Children & Media
Learning Scientific Concepts from Educational Television (Participate)
Building on previous research into children’s understanding of pretend intentions and actions, we have been examining the factors that influence whether preschool children will transfer information learned in fantasy stories to real-world situation. In a newer line of research, we have begun studying the influence of media exposure on cognitive development by focusing on how children view information learned in media contexts and the effectiveness of using different forms of media as educational tools.
Despite the popularity of children’s television we still know little about how children are learning scientific concepts from educational television. The purpose of this research is to examine 1) how children’s relationships with television characters and 2) stereotypes about science influence how children learn and enjoy science.
To be eligible for the study, your child must be between 3y 11m to 5y 11m of age of all races & ethnicities are eligible; Hispanic/Latino families are especially encouraged to participate. English must be the primary language spoken in the home, bilingual families are welcomed.
Research Collaborators: The Childhood Cognition Lab is currently collaborating with the Children’s Digital Media Center and the Center on Media and Human Development on a large NSF-sponsored project researching how children are learning STEM (Science, Technology, Engineering, and Mathematics) concepts from educational media.
Our lab is also interested in understanding the ways in which exposure to interactive media (such as tablet and phone games) can influence children’s cognitive development. This work builds on previous research which suggesting that interactive media can influence multiple areas of children’s cognitive functioning, including selective attention, problem solving, and story memory. We aim to investigate children’s learning and memory in particular.

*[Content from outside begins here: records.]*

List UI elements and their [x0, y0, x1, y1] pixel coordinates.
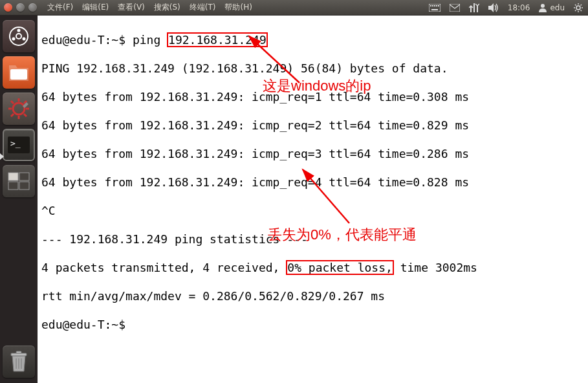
menu-edit[interactable]: 编辑(E) — [78, 0, 113, 15]
svg-line-17 — [581, 5, 582, 6]
launcher-trash[interactable] — [3, 345, 35, 378]
terminal-view[interactable]: edu@edu-T:~$ ping 192.168.31.249 PING 19… — [38, 16, 588, 383]
terminal-line: edu@edu-T:~$ ping 192.168.31.249 — [41, 33, 584, 47]
highlight-ip: 192.168.31.249 — [168, 33, 267, 47]
svg-line-33 — [11, 114, 14, 116]
svg-rect-40 — [11, 353, 27, 356]
svg-rect-2 — [432, 5, 433, 6]
terminal-line: PING 192.168.31.249 (192.168.31.249) 56(… — [41, 61, 584, 76]
terminal-line: edu@edu-T:~$ — [41, 318, 584, 332]
menu-file[interactable]: 文件(F) — [43, 0, 77, 15]
menu-search[interactable]: 搜索(S) — [150, 0, 184, 15]
svg-rect-24 — [10, 69, 27, 80]
menu-terminal[interactable]: 终端(T) — [186, 0, 220, 15]
svg-line-15 — [575, 5, 576, 6]
launcher-terminal[interactable]: >_ — [3, 129, 35, 161]
svg-point-23 — [16, 34, 21, 39]
text: time 3002ms — [393, 261, 477, 274]
top-panel: 文件(F) 编辑(E) 查看(V) 搜索(S) 终端(T) 帮助(H) 18:0… — [0, 0, 588, 16]
svg-rect-38 — [8, 182, 18, 190]
svg-rect-5 — [438, 5, 439, 6]
text: 4 packets transmitted, 4 received, — [41, 261, 287, 274]
user-icon — [539, 3, 547, 12]
user-menu[interactable]: edu — [539, 3, 565, 12]
close-button[interactable] — [4, 3, 12, 12]
svg-rect-39 — [19, 182, 29, 190]
terminal-line: 64 bytes from 192.168.31.249: icmp_req=2… — [41, 118, 584, 133]
svg-line-31 — [24, 114, 27, 116]
gear-icon[interactable] — [574, 3, 583, 12]
window-controls — [0, 3, 37, 12]
launcher-files[interactable] — [3, 56, 35, 89]
svg-point-22 — [23, 38, 26, 41]
highlight-loss: 0% packet loss, — [287, 261, 393, 274]
svg-text:>_: >_ — [10, 138, 21, 148]
svg-point-20 — [17, 29, 21, 32]
unity-launcher: >_ — [0, 16, 38, 383]
svg-line-16 — [581, 10, 582, 11]
svg-rect-7 — [450, 4, 460, 12]
keyboard-icon[interactable] — [429, 4, 441, 12]
terminal-line: 64 bytes from 192.168.31.249: icmp_req=4… — [41, 175, 584, 190]
launcher-dash[interactable] — [3, 20, 35, 52]
network-icon[interactable] — [469, 3, 479, 12]
mail-icon[interactable] — [450, 4, 460, 12]
menu-bar: 文件(F) 编辑(E) 查看(V) 搜索(S) 终端(T) 帮助(H) — [43, 0, 256, 15]
svg-line-30 — [11, 101, 14, 104]
svg-rect-41 — [16, 351, 21, 353]
user-label: edu — [550, 3, 565, 12]
svg-line-18 — [575, 10, 576, 11]
svg-rect-6 — [431, 9, 438, 10]
panel-indicators: 18:06 edu — [429, 3, 588, 12]
prompt: edu@edu-T:~$ ping — [41, 33, 168, 47]
svg-point-10 — [576, 6, 580, 10]
launcher-active-arrow — [0, 153, 4, 160]
menu-view[interactable]: 查看(V) — [114, 0, 149, 15]
maximize-button[interactable] — [28, 3, 37, 12]
svg-rect-37 — [19, 173, 29, 181]
terminal-line: --- 192.168.31.249 ping statistics --- — [41, 232, 584, 246]
svg-rect-1 — [430, 5, 431, 6]
svg-marker-8 — [488, 3, 494, 12]
svg-point-9 — [541, 4, 545, 8]
svg-point-25 — [13, 103, 25, 115]
terminal-line: 64 bytes from 192.168.31.249: icmp_req=3… — [41, 147, 584, 161]
launcher-workspace[interactable] — [3, 165, 35, 197]
svg-rect-4 — [436, 5, 437, 6]
svg-rect-3 — [434, 5, 435, 6]
svg-rect-0 — [429, 4, 441, 12]
launcher-settings[interactable] — [3, 93, 35, 125]
volume-icon[interactable] — [488, 3, 499, 12]
terminal-line: rtt min/avg/max/mdev = 0.286/0.562/0.829… — [41, 289, 584, 303]
menu-help[interactable]: 帮助(H) — [221, 0, 256, 15]
terminal-line: 4 packets transmitted, 4 received, 0% pa… — [41, 261, 584, 275]
clock[interactable]: 18:06 — [508, 3, 530, 12]
svg-point-21 — [12, 38, 16, 41]
terminal-line: ^C — [41, 204, 584, 218]
terminal-line: 64 bytes from 192.168.31.249: icmp_req=1… — [41, 90, 584, 104]
svg-rect-36 — [8, 173, 18, 181]
minimize-button[interactable] — [16, 3, 25, 12]
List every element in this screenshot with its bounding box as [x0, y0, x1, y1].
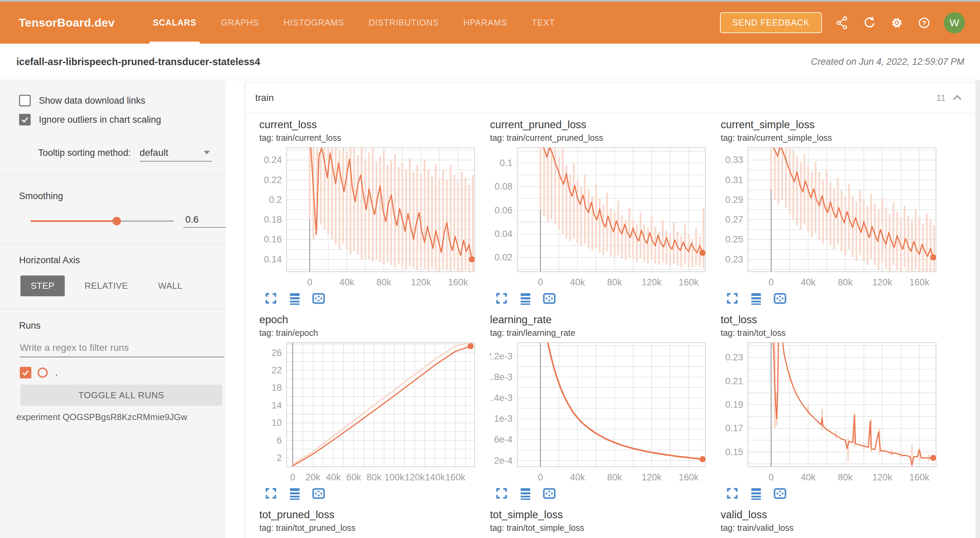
send-feedback-button[interactable]: SEND FEEDBACK [720, 12, 822, 33]
svg-text:0.21: 0.21 [725, 376, 743, 386]
svg-text:40k: 40k [801, 472, 816, 482]
avatar[interactable]: W [944, 12, 965, 34]
tab-distributions[interactable]: DISTRIBUTIONS [365, 2, 442, 44]
svg-text:160k: 160k [679, 277, 699, 287]
smoothing-label: Smoothing [0, 191, 245, 201]
chart-plot[interactable]: 0.020.040.060.080.1040k80k120k160k [490, 145, 708, 290]
refresh-icon[interactable] [863, 16, 877, 30]
chart-card: learning_ratetag: train/learning_rate2e-… [490, 313, 713, 500]
run-checkbox[interactable] [20, 367, 31, 378]
checkbox-ignore-outliers[interactable] [19, 114, 31, 126]
tab-histograms[interactable]: HISTOGRAMS [280, 2, 348, 44]
svg-text:0.19: 0.19 [725, 399, 743, 410]
expand-icon[interactable] [725, 487, 739, 500]
svg-text:140k: 140k [425, 472, 445, 482]
chart-tag: tag: train/tot_loss [721, 328, 944, 338]
chart-title: current_pruned_loss [490, 118, 713, 131]
chart-plot[interactable]: 0.150.170.190.210.23040k80k120k160k [721, 341, 939, 485]
slider-knob[interactable] [113, 217, 121, 225]
svg-text:120k: 120k [405, 472, 425, 482]
svg-text:14: 14 [272, 400, 282, 410]
fit-domain-icon[interactable] [773, 292, 787, 305]
tooltip-sorting-label: Tooltip sorting method: [38, 148, 131, 158]
data-table-icon[interactable] [749, 292, 763, 305]
chart-card: current_simple_losstag: train/current_si… [721, 118, 944, 305]
chart-plot[interactable]: 2e-46e-41e-31.4e-31.8e-32.2e-3040k80k120… [490, 341, 708, 485]
svg-text:0.31: 0.31 [725, 175, 743, 185]
expand-icon[interactable] [495, 292, 508, 305]
checkbox-show-download-links[interactable] [19, 95, 31, 106]
chart-card: epochtag: train/epoch261014182226020k40k… [259, 313, 482, 500]
svg-text:0.25: 0.25 [725, 234, 743, 244]
chart-title: current_simple_loss [721, 118, 944, 131]
nav-tabs: SCALARSGRAPHSHISTOGRAMSDISTRIBUTIONSHPAR… [150, 2, 576, 44]
horizontal-axis-label: Horizontal Axis [0, 255, 245, 266]
fit-domain-icon[interactable] [542, 487, 556, 500]
data-table-icon[interactable] [288, 292, 302, 305]
share-icon[interactable] [835, 16, 849, 30]
tab-text[interactable]: TEXT [528, 2, 558, 44]
data-table-icon[interactable] [519, 292, 532, 305]
section-header[interactable]: train 11 [245, 83, 975, 113]
chart-plot[interactable]: 0.230.250.270.290.310.33040k80k120k160k [721, 145, 939, 290]
run-color-swatch[interactable] [38, 367, 48, 378]
fit-domain-icon[interactable] [312, 292, 325, 305]
run-name-label: . [55, 367, 58, 378]
section-header-right: 11 [936, 93, 963, 103]
svg-text:40k: 40k [570, 277, 585, 287]
svg-text:40k: 40k [326, 472, 341, 482]
data-table-icon[interactable] [519, 487, 532, 500]
expand-icon[interactable] [264, 487, 278, 500]
toggle-all-runs-button[interactable]: TOGGLE ALL RUNS [21, 385, 222, 406]
svg-text:80k: 80k [607, 472, 622, 482]
chart-title: tot_pruned_loss [259, 508, 482, 521]
tooltip-sorting-select[interactable]: default [140, 147, 212, 161]
settings-icon[interactable] [890, 16, 904, 30]
svg-text:0.14: 0.14 [264, 254, 282, 265]
expand-icon[interactable] [264, 292, 278, 305]
svg-text:40k: 40k [570, 472, 585, 482]
checkbox-row: Show data download links [0, 95, 226, 106]
tab-scalars[interactable]: SCALARS [150, 2, 200, 44]
axis-button-wall[interactable]: WALL [148, 276, 193, 296]
svg-text:80k: 80k [367, 472, 382, 482]
svg-text:0.16: 0.16 [264, 234, 282, 244]
divider [0, 174, 226, 175]
chart-plot[interactable]: 261014182226020k40k60k80k100k120k140k160… [259, 341, 477, 485]
chart-card: tot_simple_losstag: train/tot_simple_los… [490, 508, 713, 533]
tab-hparams[interactable]: HPARAMS [460, 2, 511, 44]
chart-card: current_pruned_losstag: train/current_pr… [490, 118, 713, 305]
expand-icon[interactable] [495, 487, 508, 500]
axis-button-step[interactable]: STEP [21, 276, 65, 296]
svg-text:?: ? [922, 19, 926, 27]
smoothing-value-field[interactable]: 0.6 [183, 214, 226, 228]
svg-text:0.08: 0.08 [495, 181, 512, 192]
run-list-item[interactable]: . [0, 367, 245, 378]
app-logo[interactable]: TensorBoard.dev [19, 16, 115, 29]
svg-text:6e-4: 6e-4 [494, 434, 512, 445]
experiment-title-bar: icefall-asr-librispeech-pruned-transduce… [0, 44, 980, 80]
svg-text:2: 2 [277, 453, 282, 463]
runs-filter-input[interactable] [20, 342, 224, 357]
tooltip-sorting-value: default [140, 147, 168, 158]
chevron-up-icon[interactable] [952, 94, 963, 102]
data-table-icon[interactable] [749, 487, 763, 500]
chart-actions [490, 487, 713, 500]
general-options: Show data download linksIgnore outliers … [0, 95, 226, 133]
help-icon[interactable]: ? [917, 16, 931, 30]
fit-domain-icon[interactable] [542, 292, 556, 305]
expand-icon[interactable] [725, 292, 739, 305]
fit-domain-icon[interactable] [312, 487, 325, 500]
axis-button-relative[interactable]: RELATIVE [74, 276, 138, 296]
settings-sidebar: Show data download linksIgnore outliers … [0, 80, 226, 538]
tab-graphs[interactable]: GRAPHS [217, 2, 262, 44]
data-table-icon[interactable] [288, 487, 302, 500]
smoothing-slider[interactable] [31, 220, 174, 222]
fit-domain-icon[interactable] [773, 487, 787, 500]
svg-text:0.22: 0.22 [264, 175, 282, 185]
svg-text:120k: 120k [642, 472, 662, 482]
chart-plot[interactable]: 0.140.160.180.20.220.24040k80k120k160k [259, 145, 477, 290]
chart-tag: tag: train/current_simple_loss [721, 133, 944, 143]
scrollbar-track[interactable] [976, 80, 980, 538]
chart-card: valid_losstag: train/valid_loss [721, 508, 944, 533]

Participation in this project involves up to 3 visits to the Childhood Cognition Lab over the course of 2 weeks. Visits are up to 1 hour, during which time your child will be invited to play with developmentally appropriate interactive media and will be given some simple memory tests.
To be eligible for the study, your child must be between 6 and 10 years of age.
Interactive Media Project
This research explored the ways that parents and children engage together during an interactive media task in order to examine how preschool children use computers and how parents support learning in this context. Three to 4.5-year olds and their parents played two target games on a novel interactive device, LeapFrog’s My First Computer. The games involved content knowledge, letter and number recognition, and computer operational skills, keyboard recognition, and mouse manipulation. We are examining how the interaction effected children’s computer operational skills and content knowledge. In addition we are looking at how parents support their children during the task. For example, if parent’s helped more on games that involve the mouse or the keyboard.
Exertainment: The Contribution of Fitness Gaming to Youth Health (Participate)
The purpose of this research is to investigate the ways Nintendo’s Wii Fit can be used to increase physical fitness for children. Some recent studies have found that children exert the same amount of energy while playing physically active video games as moderate fitness activities like walking on a treadmill. In this study children attending a summer day camp in New York City participated in weekly fitness sessions using Wii Fit or Wii Active technology. The research evaluates the feasibility of fitness based video games as a form of physical activity that improves health and well-being from middle childhood through adolescence. This study was conducted in collaboration with Georgetown University and Oasis Children’s Services summer day camp.
Physically Active Versus Inactive Video Game Play
This research study is a follow-up to evaluating fitness-based video games as a form of physical activity. The study examines the short-term impacts of video game play on cognition for children ages 7 to 12. Children participate in one of four conditions: a non-playing control, an exercise condition, an exergame condition, and a sedentary video game condition. Participants in both the sedentary video game and exergame conditions play Dance Dance Revolution (DDR) for 20 minutes. The sedentary condition played the game sitting down while the exergame played on a motion-sensored mat. Participants in the exercise condition do a series of aerobic exercises for 20 minutes. All participants wear a heart-rate monitor and an accelerometer during the activity. Children also play several computer-based games that measure cognitive skills, such as attention.